12-24-2011 04:39 PM
I know that sometimes data centers will have a outage. Can anyone tell me first hand if they have been through such thing and what happened?
12-25-2011 10:34 PM
I have. Most extended outages are due to power. I did have a box at a data center in Florida that was down for over 12 hours. It ended up being an OSPF mis-configuration or something. Poor network administration. Power outages are nightmare. There are soo many devices in a data center that will need to be rebooted. Some of them haven't been rebooted in years and because of that, they usually don't reboot without some type of intevention by the admin.
Let's not forget about hardware problems that result from the power being immediately cut off. Hard drives die, and some servers may not have been set in the BIOS to power back on after a power loss. It's a mess, especially if you are working on the NOC staff. I'm sure Goldenrabbit will have something to say on this topic...
12-27-2011 02:49 PM
Outages are terrible. Most data centers and their staff do not have a good plan or a plan at all for serious outages. Network outages are usually isolated to an equipment failure. If an upstream provider goes down, all data centers will have BGP setup to route traffic through another provider. That is why it is important to choose a real data center and not a small provider with a single-homed network.
On the power side its just bad news all around. Once a power failure happens you have no options besides reboots and repairs. Some UNIX/Linux boxes will boot into fschk... There is not much you can do once you that process starts.
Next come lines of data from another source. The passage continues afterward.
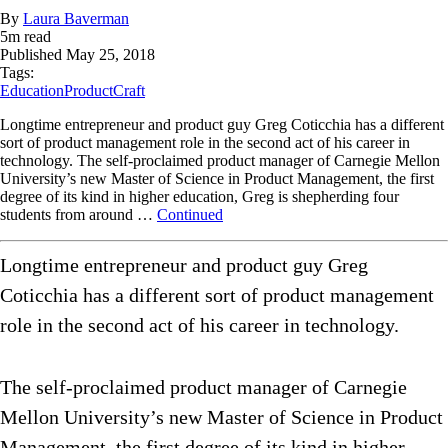
By
Laura Baverman
5
m read
Published
May 25, 2018
Tags:
Education
ProductCraft
Longtime entrepreneur and product guy Greg Coticchia has a different
sort of product management role in the second act of his career in
technology. The self-proclaimed product manager of Carnegie Mellon
University’s new Master of Science in Product Management, the first
degree of its kind in higher education, Greg is shepherding four
students from around …
Continued
Longtime entrepreneur and product guy Greg
Coticchia has a different sort of product management
role in the second act of his career in technology.
The self-proclaimed product manager of Carnegie
Mellon University’s new Master of Science in Product
Management, the first degree of its kind in higher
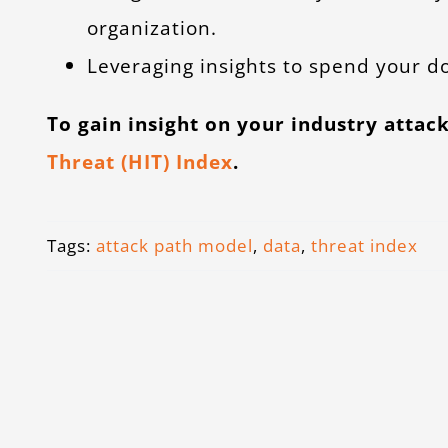
organization.
Leveraging insights to spend your do
To gain insight on your industry attack
Threat (HIT) Index
.
Tags:
attack path model
,
data
,
threat index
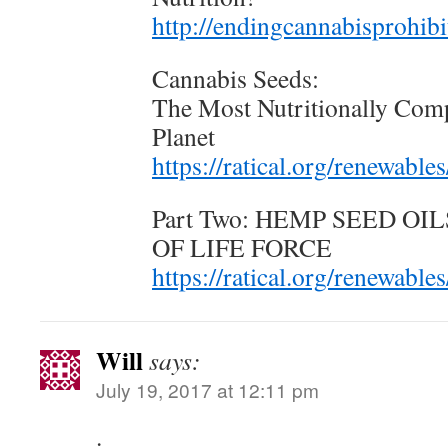
http://endingcannabisprohib
Cannabis Seeds:
The Most Nutritionally Comp
Planet
https://ratical.org/renewabl
Part Two: HEMP SEED O
OF LIFE FORCE
https://ratical.org/renewabl
Will
says:
July 19, 2017 at 12:11 pm
.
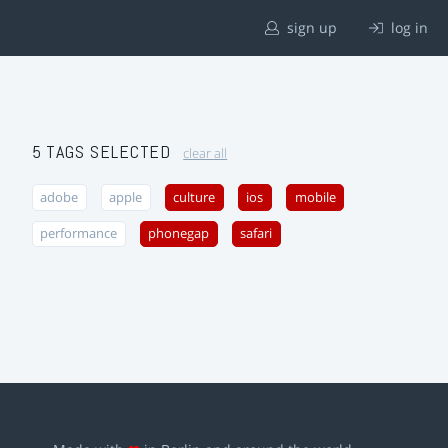
sign up
log in
5 TAGS SELECTED
clear all
adobe
apple
culture
ios
mobile
performance
phonegap
safari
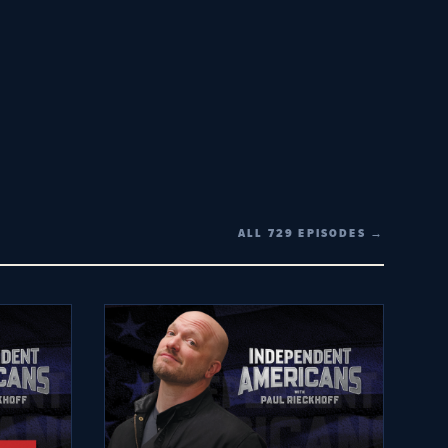
ALL 729 EPISODES →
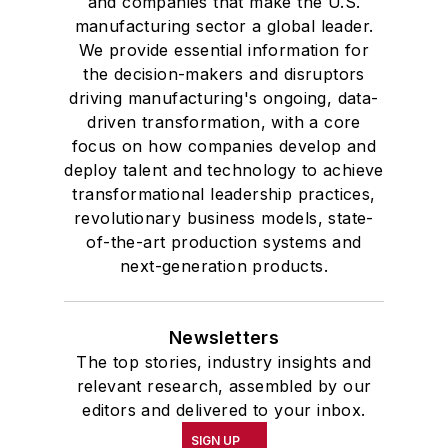
and companies that make the U.S.
manufacturing sector a global leader.
We provide essential information for
the decision-makers and disruptors
driving manufacturing's ongoing, data-
driven transformation, with a core
focus on how companies develop and
deploy talent and technology to achieve
transformational leadership practices,
revolutionary business models, state-
of-the-art production systems and
next-generation products.
Newsletters
The top stories, industry insights and
relevant research, assembled by our
editors and delivered to your inbox.
SIGN UP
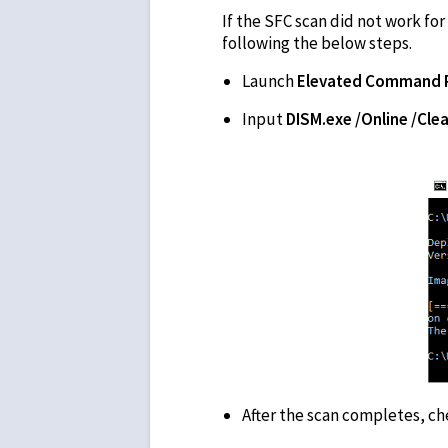
If the SFC scan did not work fo
following the below steps.
Launch
Elevated Command 
Input
DISM.exe /Online /Cl
After the scan completes, c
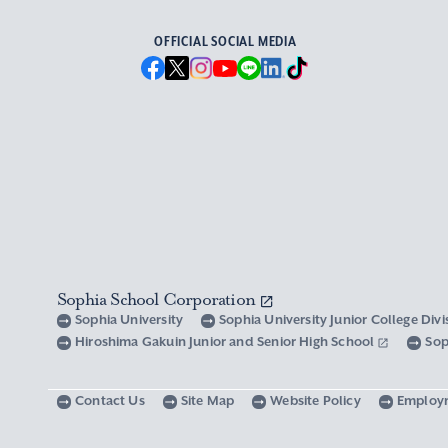
OFFICIAL SOCIAL MEDIA
Sophia School Corporation
Sophia University
Sophia University Junior College Div
Hiroshima Gakuin Junior and Senior High School
Sop
Contact Us
Site Map
Website Policy
Employ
Another bad outage which is sometimes worse than than network/power is temperature.
Once air handlers start to fail, the temperature sky rockets in a matter of minutes. A data center at 120 degrees is recipe for disaster. If you do not lose hard drive immediately, you will notice over the next 6 months a steady failure of drives. Some devices will shutdown automatically but things like core network devices still need to operate.
I have seen a Cisco 6509 reach operating temperatures of 96 degree celcius!